Mandolin is an AI company focused on obliterating the specialty drug paperwork that slows patient access to life-saving infused and injected medications. Founded in 2024 by repeat entrepreneurs Will Yin (CEO) and Rohit Rustagi (COO), the company targets the buy-and-bill model used for specialty drugs, where infusion centers and specialty pharmacies must purchase expensive medications, navigate benefits investigations and prior authorizations, administer treatment, and then secure reimbursement, a relay that today runs on manual processes and clipboards.
Mandolin deploys AI agents that automate tasks across this entire workflow, from patient referral through infusion and reimbursement. The agents handle benefits verification, prior authorization, and the reimbursement documentation that determines whether providers get paid accurately for high-cost therapies. By replacing manual coordination with software, Mandolin aims to reduce delays in patient access, cut administrative cost, and lower the financial risk that infusion providers carry when stocking expensive drugs.
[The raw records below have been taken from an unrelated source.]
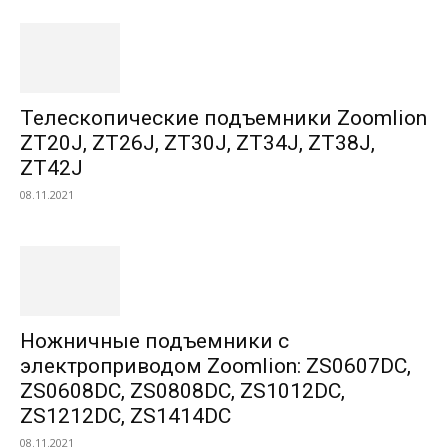
Телескопические подъемники Zoomlion
ZT20J, ZT26J, ZT30J, ZT34J, ZT38J,
ZT42J
08.11.2021
Ножничные подъемники с
электроприводом Zoomlion: ZS0607DC,
ZS0608DC, ZS0808DC, ZS1012DC,
ZS1212DC, ZS1414DC
08.11.2021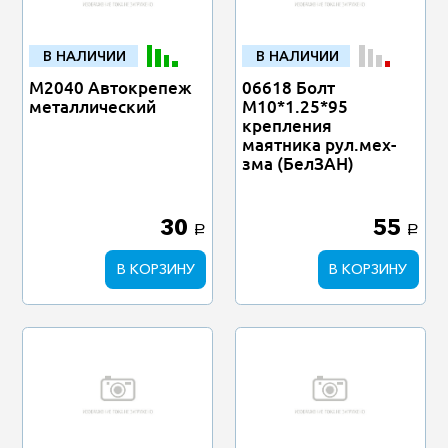
В НАЛИЧИИ
В НАЛИЧИИ
M2040 Автокрепеж
06618 Болт
металлический
М10*1.25*95
крепления
маятника рул.мех-
зма (БелЗАН)
30
55
a
a
В КОРЗИНУ
В КОРЗИНУ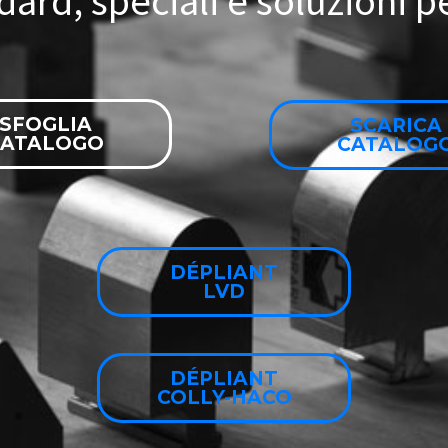
d
a
r
d
,
s
p
e
c
i
a
l
i
e
s
o
l
u
z
i
o
n
i
p
SFOGLIA
SCARICA
CATALOGO
CATALOG
DÉPLIANT
LVD
DÉPLIANT
COLLY-HACO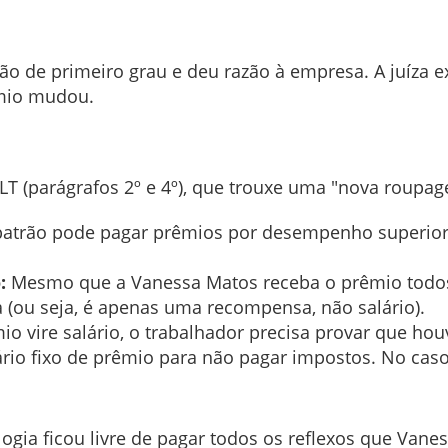
ão de primeiro grau e deu razão à empresa. A juíza e
êmio mudou.
LT (parágrafos 2º e 4º), que trouxe uma "nova roupa
atrão pode pagar prêmios por desempenho superio
:
Mesmo que a Vanessa Matos receba o prêmio todos 
 (ou seja, é apenas uma recompensa, não salário).
o vire salário, o trabalhador precisa provar que ho
ário fixo de prêmio para não pagar impostos. No caso
gia ficou livre de pagar todos os reflexos que Vaness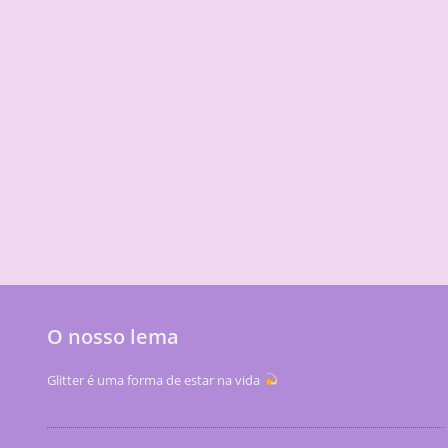
O nosso lema
Glitter é uma forma de estar na vida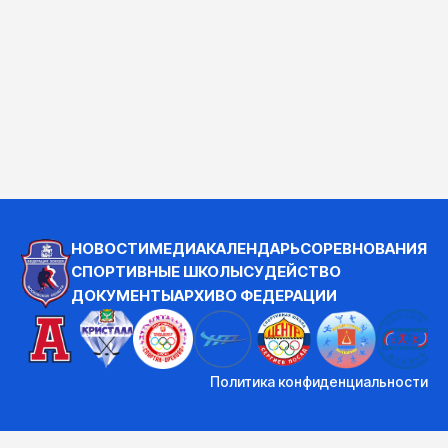
НОВОСТИ
МЕДИА
КАЛЕНДАРЬ
СОРЕВНОВАНИЯ
СПОРТИВНЫЕ ШКОЛЫ
СУДЕЙСТВО
ДОКУМЕНТЫ
АРХИВ
О ФЕДЕРАЦИИ
Политика конфиденциальности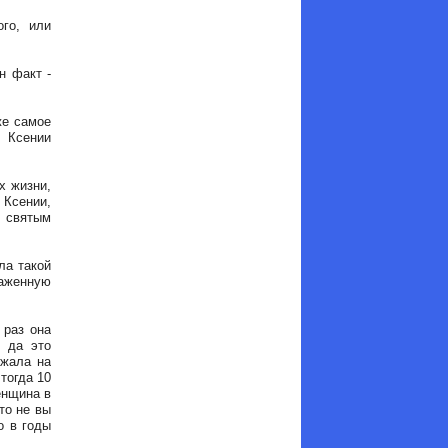
го, или
н факт -
же самое
 Ксении
х жизни,
Ксении,
 святым
ла такой
аженную
 раз она
- да это
ежала на
тогда 10
енщина в
то не вы
о в годы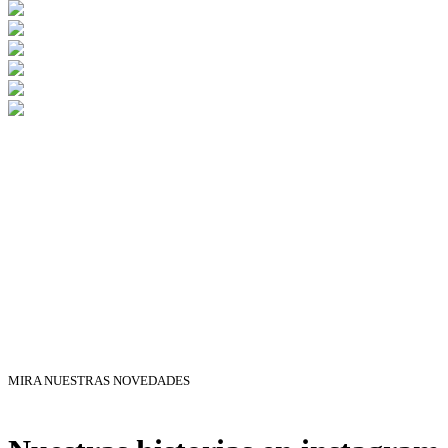
MIRA NUESTRAS NOVEDADES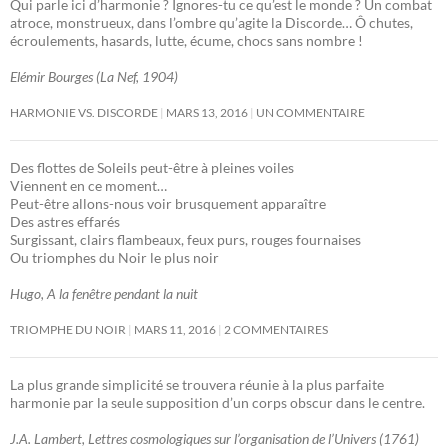
Qui parle ici d’harmonie ? Ignores-tu ce qu’est le monde ? Un combat
atroce, monstrueux, dans l’ombre qu’agite la Discorde… Ô chutes,
écroulements, hasards, lutte, écume, chocs sans nombre !
Elémir Bourges (La Nef, 1904)
HARMONIE VS. DISCORDE
MARS 13, 2016
UN COMMENTAIRE
Des flottes de Soleils peut-être à pleines voiles
Viennent en ce moment…
Peut-être allons-nous voir brusquement apparaître
Des astres effarés
Surgissant, clairs flambeaux, feux purs, rouges fournaises
Ou triomphes du Noir le plus noir
Hugo, A la fenêtre pendant la nuit
TRIOMPHE DU NOIR
MARS 11, 2016
2 COMMENTAIRES
La plus grande simplicité se trouvera réunie à la plus parfaite
harmonie par la seule supposition d’un corps obscur dans le centre.
J.A. Lambert, Lettres cosmologiques sur l’organisation de l’Univers (1761)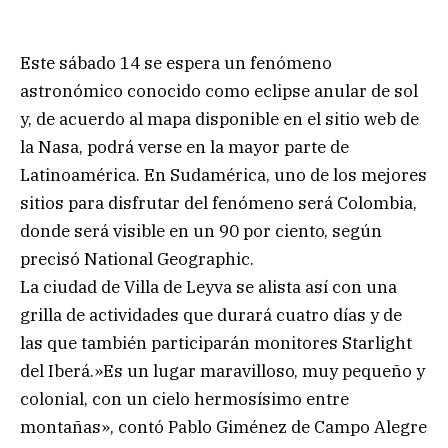
Este sábado 14 se espera un fenómeno
astronómico conocido como eclipse anular de sol
y, de acuerdo al mapa disponible en el sitio web de
la Nasa, podrá verse en la mayor parte de
Latinoamérica. En Sudamérica, uno de los mejores
sitios para disfrutar del fenómeno será Colombia,
donde será visible en un 90 por ciento, según
precisó National Geographic.
La ciudad de Villa de Leyva se alista así con una
grilla de actividades que durará cuatro días y de
las que también participarán monitores Starlight
del Iberá.»Es un lugar maravilloso, muy pequeño y
colonial, con un cielo hermosísimo entre
montañas», contó Pablo Giménez de Campo Alegre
The company has gained traction with serious customers, working with many of the nation's largest infusion providers, pharmacies, and health systems, including Vivo Infusion, FlexCare Infusion, OI Infusion, TwelveStone Health Partners, and Amber Specialty Pharmacy. This kind of reference base in a niche, high-stakes segment of healthcare operations signals that Mandolin's automation addresses a concrete and costly problem.
Mandolin raised a $40 million Series A in June 2025, backed by Greylock Partners, SignalFire, Maverick, and SV Angel, with notable angels including Jerry Yang (co-founder of Yahoo) and Guillermo Rauch (CEO of Vercel). Its earlier seed round was co-led by SignalFire and Maverick. The capital funds deployment of AI labor across several thousand infusion centers, specialty pharmacies, and health systems.
For infusion and specialty pharmacy operators, Mandolin offers a way to compress the buy-and-bill cycle and reduce reimbursement risk, with success ultimately depending on payer cooperation and the accuracy of agent-driven submissions in a tightly regulated reimbursement environment.